- 8 each Boneless / skinless Chicken thighs
- 4 tbsp Olive oil
- 4 tbsp Chipotle paste
- 2 each Limes
For the salad
- 400g Quinoa (red is nice)
- 3 each Ripe Avocados
- 4 each Limes
- 500g Chorizo
- 1 tbsp Olive Oil
- 50g Baby Leaf spinach (washed)
- 8 each Spring Onions – sliced on the bias
- 30g fresh Coriander – chopped
- 1 tbsp White Balsamic Vinegar
- 8 tbsp Extra Virgin Olive Oil
- 3oog Sun blushed tomatoes
For the Lime Crème Fraiche
- 400g Crème Fraiche
- 2 each Limes Zest
Make slits on both sides of the chicken thighs with a sharp knife, rub with chipotle paste, olive oil, and Lime zest – cover, refrigerate for 2 hrs or overnight – bring to room temperature before cooking.

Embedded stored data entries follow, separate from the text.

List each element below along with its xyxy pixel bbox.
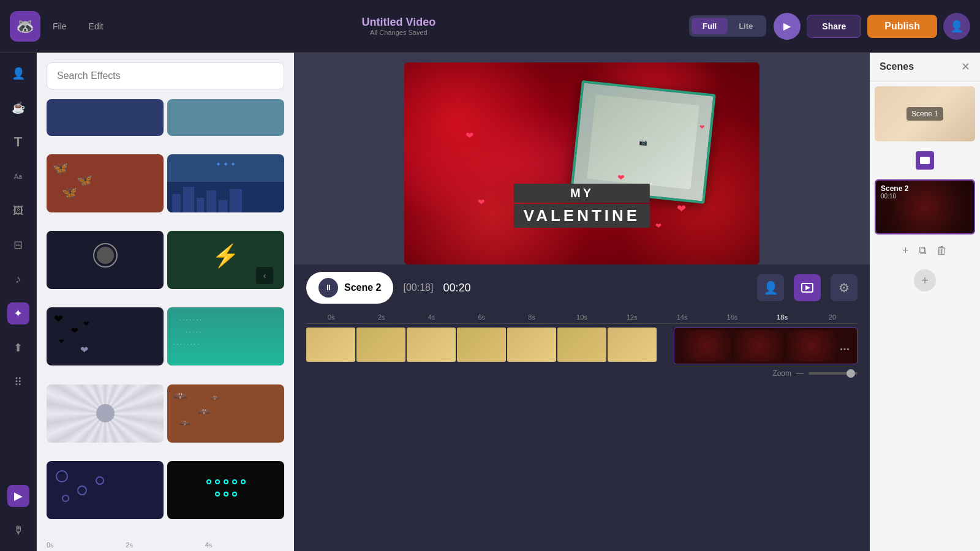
zoom-handle[interactable] (846, 369, 855, 378)
add-scene-button[interactable]: + (914, 269, 936, 291)
duplicate-scene-button[interactable]: ⧉ (919, 244, 927, 257)
sidebar-item-text[interactable]: T (7, 131, 29, 153)
person-icon[interactable]: 👤 (757, 274, 784, 301)
zoom-minus[interactable]: — (796, 369, 804, 378)
effect-item-partial2[interactable] (167, 99, 284, 136)
timeline-ruler: 0s 2s 4s 6s 8s 10s 12s 14s 16s 18s 20 (306, 311, 858, 324)
effect-item-bats[interactable]: 🦇 🦇 🦇 🦇 (167, 384, 284, 443)
nav-edit[interactable]: Edit (84, 19, 108, 34)
scene2-track[interactable]: ... (674, 328, 858, 364)
timeline-thumb-3 (407, 328, 456, 362)
butterfly-emoji2: 🦋 (77, 173, 92, 187)
effect-item-moon[interactable] (47, 231, 164, 289)
mode-lite-button[interactable]: Lite (728, 18, 764, 34)
header-title-area: Untitled Video All Changes Saved (116, 16, 682, 36)
playback-icons: 👤 ⚙ (757, 274, 858, 301)
butterfly-emoji1: 🦋 (53, 160, 68, 175)
publish-button[interactable]: Publish (867, 15, 937, 38)
video-canvas: 📷 ❤ ❤ ❤ ❤ ❤ ❤ ❤ MY VALENTINE (404, 62, 760, 264)
pause-icon: ⏸ (325, 283, 332, 292)
scenes-title: Scenes (880, 61, 914, 72)
effect-item-bubbles[interactable] (47, 461, 164, 519)
ruler-2s: 2s (126, 541, 205, 549)
timeline-track[interactable]: ... (306, 328, 858, 364)
share-button[interactable]: Share (807, 15, 861, 38)
canvas-title: MY VALENTINE (514, 184, 650, 228)
scenes-panel: Scenes ✕ Scene 1 Scene 2 00:10 + (870, 53, 980, 551)
effect-item-hearts[interactable]: ❤ ❤ ❤ ❤ ❤ (47, 307, 164, 365)
select-icon (920, 157, 930, 164)
scene1-select-indicator[interactable] (916, 151, 934, 170)
tick-10s: 10s (557, 313, 607, 321)
tick-12s: 12s (607, 313, 657, 321)
pause-button[interactable]: ⏸ (318, 278, 338, 298)
nav-file[interactable]: File (48, 19, 72, 34)
settings-icon[interactable]: ⚙ (831, 274, 858, 301)
time-total: 00:20 (443, 282, 470, 294)
effect-item-butterflies[interactable]: 🦋 🦋 🦋 (47, 154, 164, 212)
sidebar-item-video-editor[interactable]: ▶ (7, 485, 29, 507)
scene2-thumb (682, 330, 731, 362)
sidebar-item-upload[interactable]: ⬆ (7, 337, 29, 359)
mode-toggle: Full Lite (689, 15, 766, 37)
scene1-select-row (870, 146, 980, 174)
tick-0s: 0s (306, 313, 356, 321)
tick-20: 20 (807, 313, 858, 321)
video-title: Untitled Video (116, 16, 682, 29)
sidebar-item-layouts[interactable]: ⊟ (7, 234, 29, 256)
preview-play-button[interactable]: ▶ (774, 13, 801, 40)
playback-controls: ⏸ Scene 2 [00:18] 00:20 👤 ⚙ (294, 264, 870, 311)
scenes-close-button[interactable]: ✕ (961, 60, 970, 73)
tick-2s: 2s (356, 313, 407, 321)
ruler-4s: 4s (205, 541, 284, 549)
panel-collapse-button[interactable]: ‹ (256, 267, 273, 284)
delete-scene-button[interactable]: 🗑 (937, 244, 948, 257)
tick-8s: 8s (507, 313, 557, 321)
scene1-label: Scene 1 (907, 107, 943, 121)
tick-18s: 18s (757, 313, 807, 321)
sidebar-item-effects[interactable]: ✦ (7, 302, 29, 324)
tick-4s: 4s (407, 313, 457, 321)
effects-panel: 🦋 🦋 🦋 ✦ ✦ ✦ (37, 53, 294, 551)
effect-item-teal[interactable]: · · · · · · · · · · · · · · · · · · · · (167, 307, 284, 365)
svg-marker-1 (805, 285, 810, 290)
mode-full-button[interactable]: Full (692, 18, 728, 34)
scene-name-label: Scene 2 (344, 282, 381, 293)
zoom-track[interactable] (809, 372, 858, 375)
scene2-item[interactable]: Scene 2 00:10 (870, 174, 980, 239)
effect-item-partial1[interactable] (47, 99, 164, 136)
sidebar-item-fonts[interactable]: Aa (7, 165, 29, 187)
heart-2: ❤ (478, 197, 485, 207)
effect-item-radiate[interactable] (47, 384, 164, 443)
film-reel-button[interactable] (794, 274, 821, 301)
heart-4: ❤ (617, 173, 625, 182)
timeline-area: 0s 2s 4s 6s 8s 10s 12s 14s 16s 18s 20 (294, 311, 870, 551)
scene1-track[interactable] (306, 328, 674, 364)
sidebar-item-profile[interactable]: 👤 (7, 62, 29, 84)
sidebar-item-record[interactable]: 🎙 (7, 519, 29, 541)
search-effects-input[interactable] (47, 62, 284, 89)
scene2-duration: 00:10 (881, 193, 896, 200)
add-scene-row: + (870, 262, 980, 299)
effect-item-dark[interactable] (167, 461, 284, 519)
user-avatar[interactable]: 👤 (943, 13, 970, 40)
scene1-item[interactable]: Scene 1 (870, 81, 980, 146)
scene1-thumbnail: Scene 1 (875, 86, 975, 141)
timeline-thumb-2 (356, 328, 405, 362)
header: 🦝 File Edit Untitled Video All Changes S… (0, 0, 980, 53)
add-scene-element-button[interactable]: + (902, 244, 909, 257)
heart-5: ❤ (655, 222, 662, 230)
scene2-actions: + ⧉ 🗑 (870, 239, 980, 262)
app-logo[interactable]: 🦝 (10, 11, 40, 42)
sidebar-item-media[interactable]: ☕ (7, 97, 29, 119)
effect-item-city[interactable]: ✦ ✦ ✦ (167, 154, 284, 212)
heart-7: ❤ (677, 202, 686, 216)
timeline-thumb-7 (608, 328, 657, 362)
sidebar-item-audio[interactable]: ♪ (7, 268, 29, 290)
avatar-icon: 👤 (950, 20, 963, 33)
heart-1: ❤ (466, 130, 473, 141)
zoom-row: Zoom — (306, 369, 858, 378)
sidebar-item-more[interactable]: ⠿ (7, 371, 29, 393)
sidebar-item-images[interactable]: 🖼 (7, 200, 29, 222)
scene-playback-button[interactable]: ⏸ Scene 2 (306, 272, 393, 304)
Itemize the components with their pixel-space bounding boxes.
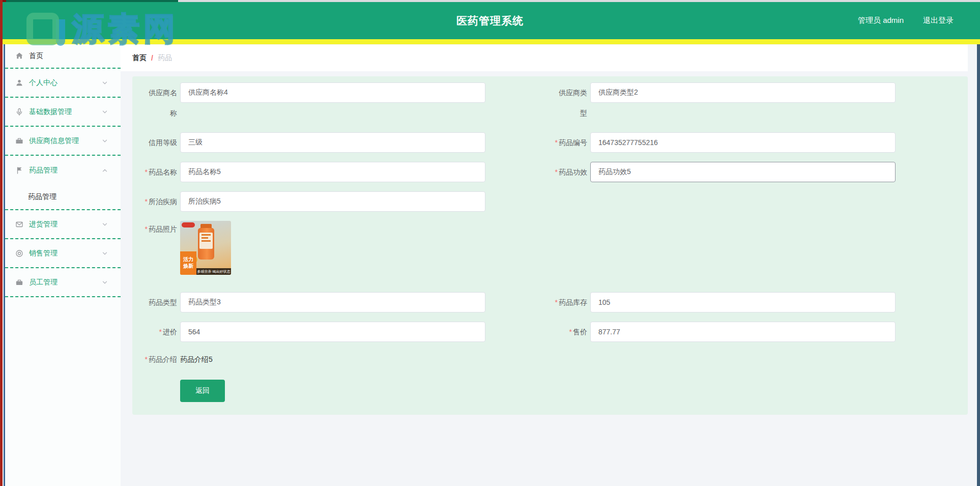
drug-no-label: *药品编号 [553,132,587,153]
drug-detail-form: 供应商名称 供应商类型 信用等级 *药品编号 [132,76,968,415]
form-row: *药品介绍 药品介绍5 [142,351,968,364]
drug-effect-field[interactable] [590,162,896,182]
form-row: 返回 [142,380,968,402]
supplier-name-field[interactable] [180,82,485,103]
form-row: *进价 *售价 [142,322,968,342]
sidebar-item-base-data[interactable]: 基础数据管理 [5,98,121,127]
photo-tagline: 活力焕新 [180,251,196,275]
breadcrumb: 首页 / 药品 [121,45,968,71]
briefcase-icon [15,137,23,145]
sidebar-item-label: 首页 [29,51,43,61]
logout-link[interactable]: 退出登录 [923,16,954,25]
sidebar-item-employee-mgmt[interactable]: 员工管理 [5,268,121,297]
drug-effect-label: *药品功效 [553,162,587,182]
sidebar-item-purchase-mgmt[interactable]: 进货管理 [5,210,121,239]
sidebar-item-label: 基础数据管理 [29,107,72,117]
sidebar-item-label: 供应商信息管理 [29,136,79,146]
back-button[interactable]: 返回 [180,380,225,402]
drug-type-field[interactable] [180,292,485,312]
form-row: *药品照片 活力焕新 多维营养 喝出好状态 [142,221,968,275]
sidebar-item-label: 药品管理 [29,166,57,175]
photo-badge [182,222,195,227]
disease-field[interactable] [180,191,485,212]
user-icon [15,79,23,87]
photo-bottle [198,228,214,260]
chevron-down-icon [101,137,108,145]
form-row: *所治疾病 [142,191,968,212]
supplier-type-label: 供应商类型 [553,82,587,123]
credit-level-label: 信用等级 [142,132,177,153]
form-row: 供应商名称 供应商类型 [142,82,968,123]
yellow-divider [0,39,980,44]
sidebar-item-drug-mgmt[interactable]: 药品管理 [5,156,121,185]
chevron-down-icon [101,79,108,87]
form-row: 信用等级 *药品编号 [142,132,968,153]
purchase-price-field[interactable] [180,322,485,342]
chevron-down-icon [101,250,108,257]
envelope-icon [15,220,23,228]
intro-label: *药品介绍 [142,351,177,364]
sidebar-subitem-label: 药品管理 [28,192,56,202]
top-edge-strip [0,0,980,2]
scrollbar[interactable] [977,44,980,486]
left-red-stripe [0,0,3,486]
stock-field[interactable] [590,292,896,312]
at-circle-icon [15,249,23,258]
chevron-down-icon [101,221,108,228]
sidebar-item-label: 销售管理 [29,249,57,258]
sidebar-item-label: 员工管理 [29,278,57,287]
photo-caption: 多维营养 喝出好状态 [196,268,231,275]
breadcrumb-current: 药品 [158,53,172,63]
supplier-type-field[interactable] [590,82,896,103]
drug-type-label: 药品类型 [142,292,177,312]
stock-label: *药品库存 [553,292,587,312]
drug-photo-thumbnail[interactable]: 活力焕新 多维营养 喝出好状态 [180,221,231,275]
sidebar-item-label: 个人中心 [29,78,57,88]
disease-label: *所治疾病 [142,191,177,212]
breadcrumb-separator: / [151,54,153,62]
sidebar-item-home[interactable]: 首页 [5,44,121,69]
drug-photo-label: *药品照片 [142,221,177,234]
sidebar: 首页 个人中心 基础数据管理 供应商信息管理 药品管理 药品管理 进货管理 [5,44,121,486]
header-right-nav: 管理员 admin 退出登录 [858,2,954,39]
page: 医药管理系统 管理员 admin 退出登录 源素网 首页 个人中心 基础数据管理 [0,0,980,486]
purchase-price-label: *进价 [142,322,177,342]
sidebar-item-label: 进货管理 [29,220,57,229]
sidebar-subitem-drug-mgmt[interactable]: 药品管理 [5,185,121,210]
form-row: *药品名称 *药品功效 [142,162,968,182]
supplier-name-label: 供应商名称 [142,82,177,123]
flag-icon [15,166,23,175]
main-content: 首页 / 药品 供应商名称 供应商类型 信用等级 [121,44,977,486]
form-row: 药品类型 *药品库存 [142,292,968,312]
sale-price-field[interactable] [590,322,896,342]
microphone-icon [15,108,23,116]
app-header: 医药管理系统 管理员 admin 退出登录 [0,0,980,39]
drug-no-field[interactable] [590,132,896,153]
credit-level-field[interactable] [180,132,485,153]
sidebar-item-personal-center[interactable]: 个人中心 [5,69,121,98]
drug-name-label: *药品名称 [142,162,177,182]
home-icon [15,52,23,60]
sale-price-label: *售价 [553,322,587,342]
app-title: 医药管理系统 [456,2,524,39]
admin-user-label[interactable]: 管理员 admin [858,16,904,25]
toolbox-icon [15,278,23,287]
chevron-down-icon [101,108,108,116]
left-blue-stripe [4,44,5,486]
drug-name-field[interactable] [180,162,485,182]
chevron-up-icon [101,167,108,174]
breadcrumb-home[interactable]: 首页 [132,53,147,63]
sidebar-item-supplier-info[interactable]: 供应商信息管理 [5,127,121,156]
sidebar-item-sales-mgmt[interactable]: 销售管理 [5,239,121,268]
chevron-down-icon [101,279,108,286]
intro-value: 药品介绍5 [180,351,213,364]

For the Salad – toast the quinoa in a dry frying pan for 2 mins, place into a saucepan, cover with water and bring to the boil, cover and simmer for 15 mins (set aside, drain any excess liquid off if necessary). Stone and quarter the avocado, remove the skin and dice into largish chunks, season with sea salt & milled pepper (to taste), squeeze over the juice of 2 limes, mix.
Heat a griddle pan to very hot, lay the chicken on top, turn after 2 mins and cook 2 mins more, reduce heat and cook for a further 4-5 mins until cooked through, set aside to rest for 5 mins, slice the chicken and keep warm on the griddle pan. Slice the chorizo into generous rounds, sauté in a pan, in olive oil for 4-5 mins – set aside.
Fluff up the quinoa with a fork and place into a large flat serving plate, gently mix in the chicken, Chorizo, baby spinach, spring onions, Coriander, Avocado, the juice of 2 limes, Balsamic vinegar, and the extra Virgin Olive Oil. Dot the tomatoes around amongst everything else.
Mix the crème Fraiche with the lime Zest and serve with the salad.